§ Given records
------------------------------

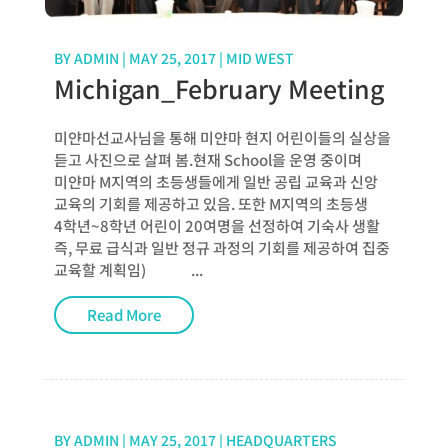
BY
ADMIN
|
MAY 25, 2017
|
MID WEST
Michigan_February Meeting
미얀마선교사님을 통해 미얀마 현지 어린이들의 실상을
듣고 사진으로 살펴 봄.현재 School을 운영 중이며
미얀마 M지역의 초등생들에게 일반 공립 교육과 신앙
교육의 기회를 제공하고 있음. 또한 M지역의 초등생
4학년~8학년 어린이 20여명을 선정하여 기숙사 생활
즉, 무료 급식과 일반 정규 과정의 기회를 제공하여 집중
교육할 계획임) ...
Read More
BY
ADMIN
|
MAY 25, 2017
|
HEADQUARTERS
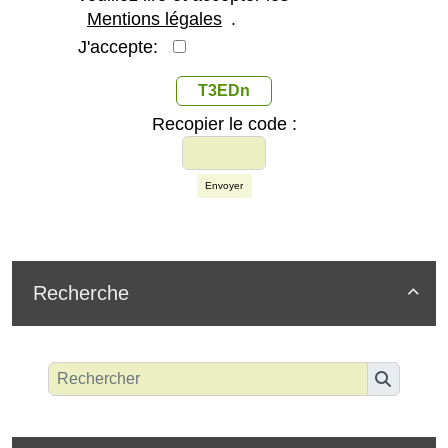
Mentions légales
.
J'accepte:
T3EDn
Recopier le code :
Envoyer
Recherche

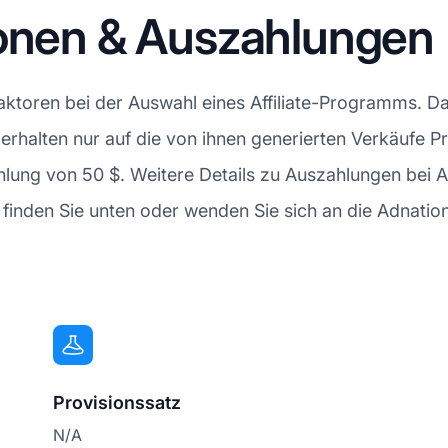
ionen & Auszahlungen
Faktoren bei der Auswahl eines Affiliate-Programms. D
es erhalten nur auf die von ihnen generierten Verkäufe
hlung von 50 $. Weitere Details zu Auszahlungen bei 
nden Sie unten oder wenden Sie sich an die Adnation A
Provisionssatz
N/A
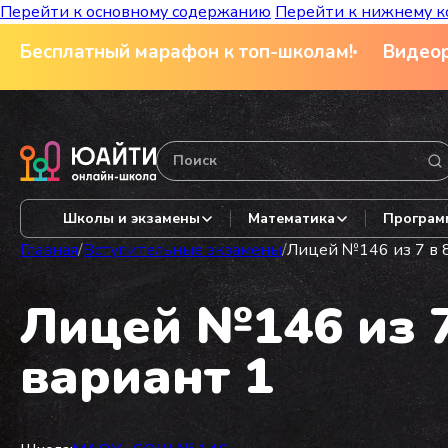
Перейти к основному содержанию
Перейти к нижнему к
Бесплатный марафон к топ-школам!
Видеор
Школы и экзамены
Математика
Програм
Главная
/
Вступительные экзамены
/
Лицей №146 из 7 в 8
Лицей №146 из 7
вариант 1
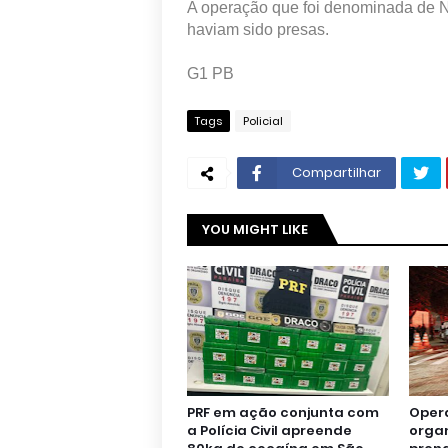
A operação que foi denominada de 
haviam sido presas.
G1 PB
Tags
Policial
Compartilhar
YOU MIGHT LIKE
PRF em ação conjunta com
Oper
a Polícia Civil apreende
orga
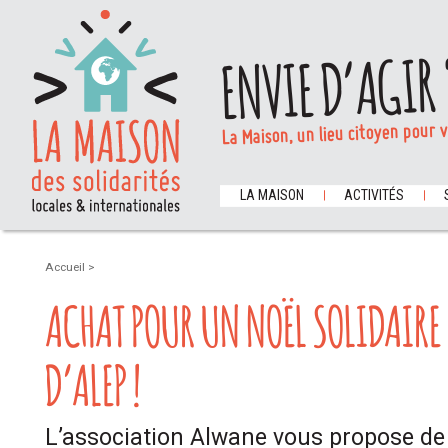
ENVIE D’AGIR 
La Maison, un lieu citoyen pour 
LA MAISON
ACTIVITÉS
Accueil
>
ACHAT POUR UN NOËL SOLIDAIRE 
D’ALEP !
L’association Alwane vous propose de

------------------------------

§ The task
For the material above, give again only the lines starting at the line that contains "nden Sie unten" and ending at the line that contains "YOU MIGHT LIKE". Pictures do not belong in the copy.

§ Written answer
nden Sie unten oder wenden Sie sich an die Adnation A
Provisionssatz
N/A
Перейти к основному содержанию
Перейти к нижнему к
Бесплатный марафон к топ-школам!
Видеор
Школы и экзамены
Математика
Програм
Главная
/
Вступительные экзамены
/
Лицей №146 из 7 в 8
Лицей №146 из 7
вариант 1
A operação que foi denominada de 
haviam sido presas.
G1 PB
Tags
Policial
Compartilhar
YOU MIGHT LIKE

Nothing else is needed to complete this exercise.